Due to the proper definition of the algorithm, the results of the analysis could be used for counseling the Austrian vaccination strategy planners [10]. Moreover, the results have been strengthened by recommendations of many other institutions including WHO [15], CDC [16] and ECDC [17], which come to similar conclusions.

In addition to COVID-19 caused deaths, we also investigated cumulative SARS-CoV-2 confirmed cases and intensive care (ICU) patients as target variables of the algorithm. Interestingly, different target measures led to different prioritization plans. The main reason for this lies in the model mechanisms for state-transitions between case, confirmed case, hospitalized/ICU patient and deceased case, all of which are highly age-dependent. This feature resulted in the interesting result, that deceased and ICU patients can be reduced best directly, by vaccination of the corresponding cohorts, whereas (confirmed) cases can be reduced best indirectly, by vaccination of the cohorts with most contacts. See [10] for more details.

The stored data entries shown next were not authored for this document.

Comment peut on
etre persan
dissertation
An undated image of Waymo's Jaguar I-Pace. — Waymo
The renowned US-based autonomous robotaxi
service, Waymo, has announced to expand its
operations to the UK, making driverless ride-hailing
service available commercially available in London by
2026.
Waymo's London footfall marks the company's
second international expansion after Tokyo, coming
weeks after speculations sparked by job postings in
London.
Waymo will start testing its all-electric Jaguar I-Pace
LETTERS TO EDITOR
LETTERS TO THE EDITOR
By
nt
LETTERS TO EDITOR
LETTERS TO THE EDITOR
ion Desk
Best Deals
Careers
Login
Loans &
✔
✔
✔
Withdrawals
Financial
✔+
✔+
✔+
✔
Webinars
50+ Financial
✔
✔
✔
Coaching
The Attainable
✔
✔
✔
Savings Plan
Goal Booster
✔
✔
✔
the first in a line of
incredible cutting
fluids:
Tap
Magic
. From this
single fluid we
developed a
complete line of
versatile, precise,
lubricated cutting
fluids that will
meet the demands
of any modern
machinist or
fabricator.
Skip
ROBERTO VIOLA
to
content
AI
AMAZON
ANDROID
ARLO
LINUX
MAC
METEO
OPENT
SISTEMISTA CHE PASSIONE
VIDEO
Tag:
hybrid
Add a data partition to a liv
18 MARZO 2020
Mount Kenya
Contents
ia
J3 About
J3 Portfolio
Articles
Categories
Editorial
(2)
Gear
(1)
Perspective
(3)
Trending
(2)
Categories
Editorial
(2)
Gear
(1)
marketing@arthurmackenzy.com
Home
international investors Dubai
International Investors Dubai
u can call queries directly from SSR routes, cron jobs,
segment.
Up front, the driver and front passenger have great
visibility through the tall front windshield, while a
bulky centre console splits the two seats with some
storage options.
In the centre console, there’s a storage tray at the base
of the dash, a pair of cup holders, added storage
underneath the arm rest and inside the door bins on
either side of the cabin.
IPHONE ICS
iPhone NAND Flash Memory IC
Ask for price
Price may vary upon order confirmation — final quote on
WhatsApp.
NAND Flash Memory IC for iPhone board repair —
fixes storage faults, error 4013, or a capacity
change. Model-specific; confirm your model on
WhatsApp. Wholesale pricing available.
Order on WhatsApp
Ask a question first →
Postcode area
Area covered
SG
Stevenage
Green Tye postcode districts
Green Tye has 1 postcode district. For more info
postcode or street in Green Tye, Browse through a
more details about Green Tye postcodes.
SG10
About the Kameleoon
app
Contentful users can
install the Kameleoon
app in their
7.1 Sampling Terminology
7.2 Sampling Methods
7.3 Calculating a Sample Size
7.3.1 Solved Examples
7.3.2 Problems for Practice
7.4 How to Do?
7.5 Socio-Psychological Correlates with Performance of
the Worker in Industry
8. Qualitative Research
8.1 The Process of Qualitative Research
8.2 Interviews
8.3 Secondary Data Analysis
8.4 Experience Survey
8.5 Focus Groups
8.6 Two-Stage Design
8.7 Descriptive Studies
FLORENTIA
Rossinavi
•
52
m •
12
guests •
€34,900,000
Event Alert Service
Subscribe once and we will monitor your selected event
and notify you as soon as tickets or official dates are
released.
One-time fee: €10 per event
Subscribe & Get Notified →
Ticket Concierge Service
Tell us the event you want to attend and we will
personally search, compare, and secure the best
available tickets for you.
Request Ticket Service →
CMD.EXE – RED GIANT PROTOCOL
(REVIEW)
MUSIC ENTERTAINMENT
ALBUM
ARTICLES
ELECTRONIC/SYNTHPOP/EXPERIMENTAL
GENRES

One limitation of the presented optimization algorithm is the inability to provide a global optimium at the price of escape strategies and computation time. This means, if the precise number of doses that will become available for vaccination is well known in advance, the proposed algorithm is not the best choice and a different optimization must be applied—e.g. either a full grid-search or some metaheuristic method. Since the SARS-CoV-2 vaccination situation has been unclear by the time of the vaccination plan design in Austria, the strategy was well suited in our case.

In the past year, the presented method and the performed case-study played a key-role in preparing the Austrian decision makers for the upcoming SARS-CoV-2 vaccination campaign in spring 2021 [10]. By mid 2021, the campaign shows first effects on the case numbers and even more on hospitalizations and deaths. Yet, still the danger of new mutations, comparable to infamous lineage B.1.617.2 for which current vaccines are estimated to have reduced effectiveness [18], is omnipresent. As a result, pharmaceutical companies work hard on refined vaccines for which new vaccination prioritization plans might become necessary in near future.